Directions for this task:
Among the records below, find each line that includes the string "question" and copy it.

Data to process:
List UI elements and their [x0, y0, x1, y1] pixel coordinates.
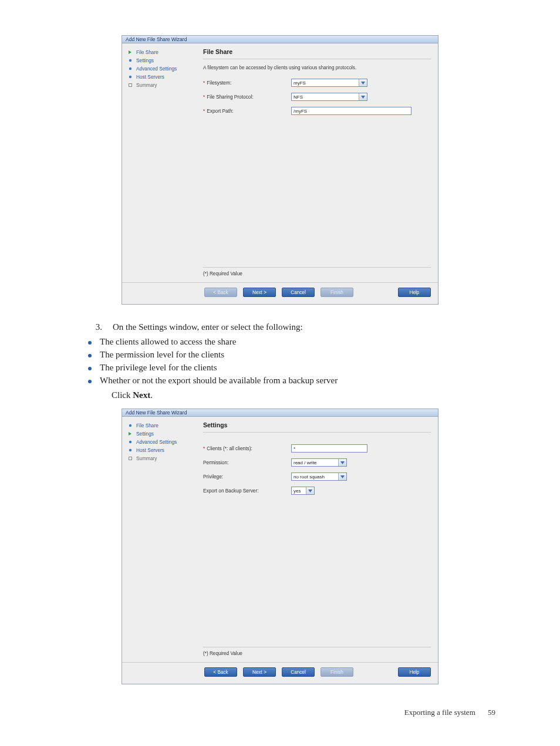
- next-button[interactable]: Next >: [243, 288, 276, 297]
- sidebar-item-settings[interactable]: Settings: [128, 430, 195, 438]
- help-button[interactable]: Help: [398, 667, 431, 677]
- sidebar-item-settings[interactable]: Settings: [128, 56, 195, 65]
- svg-point-0: [129, 59, 131, 62]
- page-footer: Exporting a file system 59: [65, 708, 495, 717]
- finish-button: Finish: [321, 667, 353, 677]
- sidebar-label: Settings: [136, 58, 154, 63]
- required-star-icon: *: [203, 108, 205, 114]
- sidebar-label: Host Servers: [136, 74, 164, 80]
- bullet-icon: [88, 341, 92, 345]
- required-star-icon: *: [203, 445, 205, 451]
- filesystem-select[interactable]: myFS: [291, 79, 367, 87]
- select-value: no root squash: [294, 474, 325, 480]
- svg-rect-7: [129, 457, 132, 460]
- dot-icon: [128, 58, 133, 63]
- sidebar-item-host-servers[interactable]: Host Servers: [128, 446, 195, 454]
- arrow-right-icon: [128, 431, 133, 436]
- chevron-down-icon: [338, 459, 346, 466]
- chevron-down-icon: [359, 79, 367, 86]
- field-label: Export Path:: [207, 108, 234, 114]
- chevron-down-icon: [306, 487, 314, 494]
- select-value: yes: [294, 488, 301, 494]
- bullet-list: The clients allowed to access the share …: [88, 337, 495, 386]
- field-label: Privilege:: [203, 474, 223, 480]
- input-value: /myFS: [294, 109, 307, 114]
- wizard-main-panel: File Share A filesystem can be accessed …: [197, 43, 438, 282]
- required-star-icon: *: [203, 80, 205, 86]
- bullet-icon: [88, 380, 92, 383]
- bullet-icon: [88, 367, 92, 370]
- sidebar-item-advanced-settings[interactable]: Advanced Settings: [128, 65, 195, 73]
- wizard-dialog-settings: Add New File Share Wizard File Share Set…: [122, 409, 438, 684]
- sidebar-item-file-share[interactable]: File Share: [128, 421, 195, 430]
- backup-select[interactable]: yes: [291, 487, 315, 495]
- export-path-input[interactable]: /myFS: [291, 107, 411, 115]
- sidebar-item-advanced-settings[interactable]: Advanced Settings: [128, 438, 195, 446]
- cancel-button[interactable]: Cancel: [282, 667, 315, 677]
- square-icon: [128, 83, 133, 87]
- step-number: 3.: [93, 322, 102, 332]
- required-note: (*) Required Value: [203, 647, 431, 656]
- instruction-block: 3. On the Settings window, enter or sele…: [65, 322, 495, 400]
- svg-point-2: [129, 76, 131, 78]
- permission-select[interactable]: read / write: [291, 458, 347, 467]
- bullet-text: The permission level for the clients: [100, 350, 224, 360]
- svg-point-4: [129, 424, 131, 427]
- section-heading: Settings: [203, 421, 431, 433]
- dot-icon: [128, 440, 133, 444]
- cancel-button[interactable]: Cancel: [282, 288, 315, 297]
- input-value: *: [294, 446, 295, 451]
- required-note: (*) Required Value: [203, 267, 431, 276]
- dot-icon: [128, 448, 133, 453]
- sidebar-label: File Share: [136, 423, 158, 428]
- field-label: Clients (*: all clients):: [207, 445, 252, 451]
- chevron-down-icon: [338, 473, 346, 480]
- section-subheading: A filesystem can be accessed by clients …: [203, 65, 431, 70]
- field-label: File Sharing Protocol:: [207, 94, 253, 100]
- select-value: read / write: [294, 460, 317, 465]
- list-item: The clients allowed to access the share: [88, 337, 495, 347]
- sidebar-item-file-share[interactable]: File Share: [128, 48, 195, 56]
- click-prefix: Click: [112, 390, 133, 400]
- click-next-text: Click Next.: [112, 390, 495, 400]
- bullet-text: Whether or not the export should be avai…: [100, 376, 338, 386]
- wizard-dialog-file-share: Add New File Share Wizard File Share Set…: [122, 35, 438, 305]
- sidebar-item-host-servers[interactable]: Host Servers: [128, 73, 195, 81]
- clients-input[interactable]: *: [291, 444, 367, 453]
- bullet-text: The clients allowed to access the share: [100, 337, 236, 347]
- sidebar-label: Settings: [136, 431, 154, 437]
- field-label: Permission:: [203, 460, 228, 465]
- dot-icon: [128, 66, 133, 71]
- svg-point-6: [129, 449, 131, 451]
- svg-point-1: [129, 67, 131, 70]
- finish-button: Finish: [321, 288, 353, 297]
- protocol-select[interactable]: NFS: [291, 93, 367, 101]
- sidebar-label: Advanced Settings: [136, 66, 177, 72]
- chevron-down-icon: [359, 93, 367, 100]
- back-button: < Back: [204, 288, 237, 297]
- wizard-titlebar: Add New File Share Wizard: [122, 36, 438, 43]
- wizard-sidebar: File Share Settings Advanced Settings Ho…: [122, 43, 197, 282]
- sidebar-label: Summary: [136, 82, 157, 88]
- wizard-button-bar: < Back Next > Cancel Finish Help: [122, 662, 438, 684]
- help-button[interactable]: Help: [398, 288, 431, 297]
- list-item: The permission level for the clients: [88, 350, 495, 360]
- square-icon: [128, 456, 133, 461]
- section-heading: File Share: [203, 48, 431, 59]
- back-button[interactable]: < Back: [204, 667, 237, 677]
- list-item: Whether or not the export should be avai…: [88, 376, 495, 386]
- arrow-right-icon: [128, 50, 133, 55]
- wizard-titlebar: Add New File Share Wizard: [122, 409, 438, 417]
- sidebar-item-summary[interactable]: Summary: [128, 454, 195, 463]
- required-star-icon: *: [203, 94, 205, 100]
- wizard-sidebar: File Share Settings Advanced Settings: [122, 417, 197, 662]
- sidebar-label: File Share: [136, 49, 158, 55]
- svg-point-5: [129, 441, 131, 443]
- bullet-icon: [88, 354, 92, 357]
- field-label: Filesystem:: [207, 80, 231, 86]
- next-button[interactable]: Next >: [243, 667, 276, 677]
- click-bold: Next: [133, 390, 150, 400]
- select-value: NFS: [294, 94, 303, 100]
- sidebar-item-summary[interactable]: Summary: [128, 81, 195, 89]
- privilege-select[interactable]: no root squash: [291, 472, 347, 481]
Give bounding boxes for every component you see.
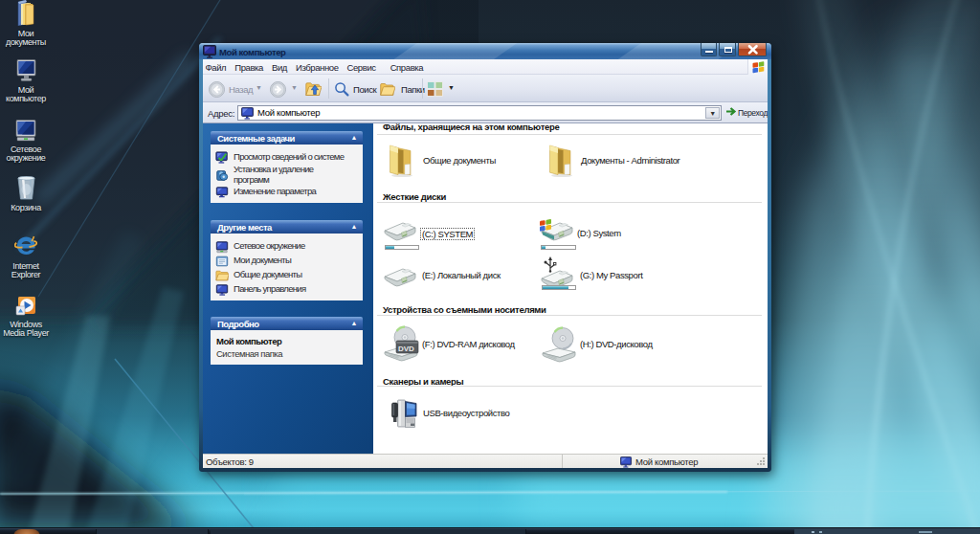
svg-text:DVD: DVD xyxy=(398,345,414,353)
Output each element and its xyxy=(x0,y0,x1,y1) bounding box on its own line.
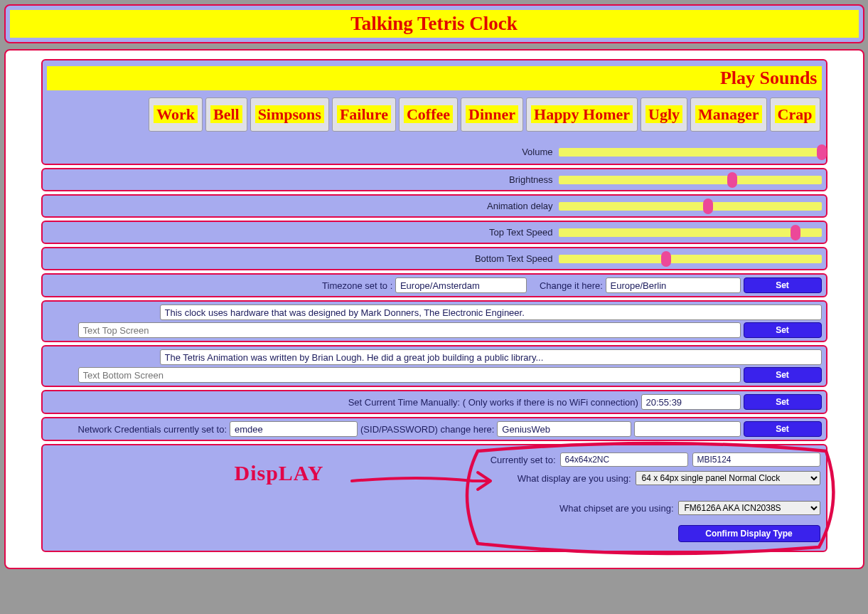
display-current-label: Currently set to: xyxy=(491,455,556,465)
top-speed-label: Top Text Speed xyxy=(47,227,559,238)
display-current-chip: MBI5124 xyxy=(692,452,820,467)
bottom-text-panel: Set xyxy=(41,345,827,387)
sounds-heading-bar: Play Sounds xyxy=(47,66,822,90)
network-label-mid: (SID/PASSWORD) change here: xyxy=(360,424,494,435)
sound-button-label: Ugly xyxy=(645,105,682,123)
bottom-speed-slider[interactable] xyxy=(559,255,822,263)
brightness-panel: Brightness xyxy=(41,168,827,191)
sound-button-manager[interactable]: Manager xyxy=(690,97,767,132)
sound-button-bell[interactable]: Bell xyxy=(205,97,247,132)
network-set-button[interactable]: Set xyxy=(744,421,822,437)
sound-button-label: Crap xyxy=(775,105,815,123)
display-panel: Currently set to: 64x64x2NC MBI5124 What… xyxy=(41,444,827,552)
volume-label: Volume xyxy=(47,147,559,157)
top-speed-panel: Top Text Speed xyxy=(41,221,827,244)
time-panel: Set Current Time Manually: ( Only works … xyxy=(41,390,827,414)
sound-button-happy-homer[interactable]: Happy Homer xyxy=(526,97,638,132)
volume-thumb[interactable] xyxy=(817,144,827,160)
confirm-display-button[interactable]: Confirm Display Type xyxy=(678,525,820,542)
sound-button-label: Simpsons xyxy=(255,105,324,123)
bottom-speed-thumb[interactable] xyxy=(661,251,671,267)
display-question: What display are you using: xyxy=(518,473,631,484)
sound-button-label: Failure xyxy=(337,105,391,123)
display-select[interactable]: 64 x 64px single panel Normal Clock xyxy=(636,471,820,485)
time-input[interactable] xyxy=(641,394,741,410)
network-label-left: Network Credentials currently set to: xyxy=(78,424,227,435)
sounds-heading: Play Sounds xyxy=(51,68,818,89)
main-card: Play Sounds WorkBellSimpsonsFailureCoffe… xyxy=(4,49,864,569)
volume-slider[interactable] xyxy=(559,148,822,157)
sound-button-coffee[interactable]: Coffee xyxy=(399,97,458,132)
time-set-button[interactable]: Set xyxy=(744,394,822,410)
header-banner: Talking Tetris Clock xyxy=(10,10,859,38)
top-speed-thumb[interactable] xyxy=(791,225,800,240)
bottom-speed-label: Bottom Text Speed xyxy=(47,253,559,264)
timezone-new-field[interactable] xyxy=(606,277,741,293)
sound-button-ugly[interactable]: Ugly xyxy=(641,97,687,132)
top-speed-slider[interactable] xyxy=(559,228,822,237)
timezone-set-button[interactable]: Set xyxy=(744,277,822,293)
sound-button-label: Bell xyxy=(210,105,242,123)
display-current-display: 64x64x2NC xyxy=(560,452,688,467)
sound-buttons-row: WorkBellSimpsonsFailureCoffeeDinnerHappy… xyxy=(47,97,822,132)
sound-button-label: Coffee xyxy=(404,105,453,123)
sound-button-simpsons[interactable]: Simpsons xyxy=(250,97,329,132)
top-text-input[interactable] xyxy=(78,322,741,338)
top-text-set-button[interactable]: Set xyxy=(744,322,822,338)
network-panel: Network Credentials currently set to: (S… xyxy=(41,417,827,441)
sound-button-failure[interactable]: Failure xyxy=(332,97,396,132)
sounds-panel: Play Sounds WorkBellSimpsonsFailureCoffe… xyxy=(41,59,827,165)
anim-delay-slider[interactable] xyxy=(559,202,822,211)
top-text-panel: Set xyxy=(41,300,827,342)
network-ssid-input[interactable] xyxy=(497,421,631,437)
sound-button-crap[interactable]: Crap xyxy=(770,97,820,132)
timezone-change-label: Change it here: xyxy=(540,280,603,291)
sound-button-dinner[interactable]: Dinner xyxy=(461,97,523,132)
sound-button-label: Work xyxy=(154,105,198,123)
brightness-thumb[interactable] xyxy=(727,172,737,188)
chipset-select[interactable]: FM6126A AKA ICN2038S xyxy=(678,501,820,515)
timezone-set-label: Timezone set to : xyxy=(322,280,392,291)
sound-button-label: Dinner xyxy=(466,105,518,123)
bottom-text-input[interactable] xyxy=(78,367,741,383)
top-text-info xyxy=(160,305,822,320)
page-title: Talking Tetris Clock xyxy=(10,13,859,35)
sound-button-label: Happy Homer xyxy=(531,105,633,123)
timezone-current-field[interactable] xyxy=(395,277,527,293)
anim-delay-panel: Animation delay xyxy=(41,194,827,218)
network-current-field xyxy=(230,421,358,437)
brightness-label: Brightness xyxy=(47,174,559,185)
bottom-text-info xyxy=(160,349,822,365)
sound-button-work[interactable]: Work xyxy=(149,97,203,132)
timezone-panel: Timezone set to : Change it here: Set xyxy=(41,273,827,297)
sound-button-label: Manager xyxy=(695,105,762,123)
anim-delay-label: Animation delay xyxy=(47,201,559,211)
network-pass-input[interactable] xyxy=(634,421,741,437)
chipset-question: What chipset are you using: xyxy=(559,503,673,514)
anim-delay-thumb[interactable] xyxy=(703,199,713,214)
bottom-text-set-button[interactable]: Set xyxy=(744,367,822,383)
time-label: Set Current Time Manually: ( Only works … xyxy=(348,397,638,408)
volume-row: Volume xyxy=(47,144,822,159)
bottom-speed-panel: Bottom Text Speed xyxy=(41,247,827,270)
brightness-slider[interactable] xyxy=(559,176,822,184)
header-card: Talking Tetris Clock xyxy=(4,4,864,43)
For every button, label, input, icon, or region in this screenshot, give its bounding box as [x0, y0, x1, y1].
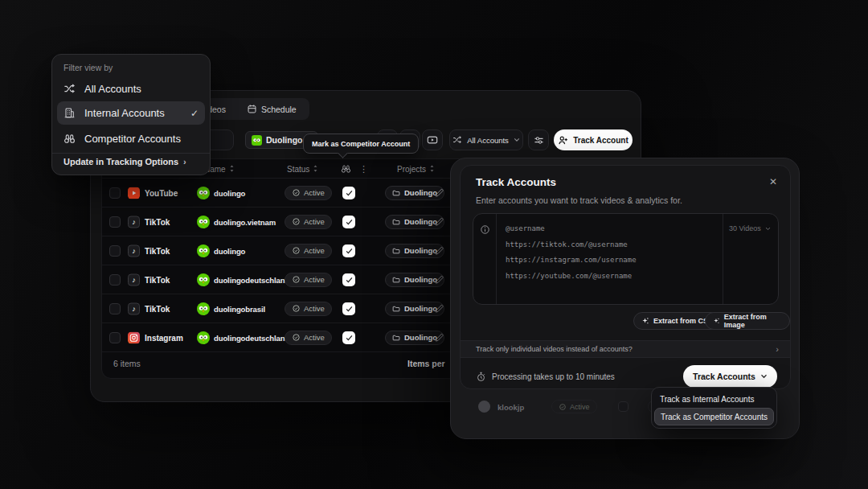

Written response:
display-question: What display are you using: xyxy=(518,473,631,484)
chipset-question: What chipset are you using: xyxy=(559,503,673,514)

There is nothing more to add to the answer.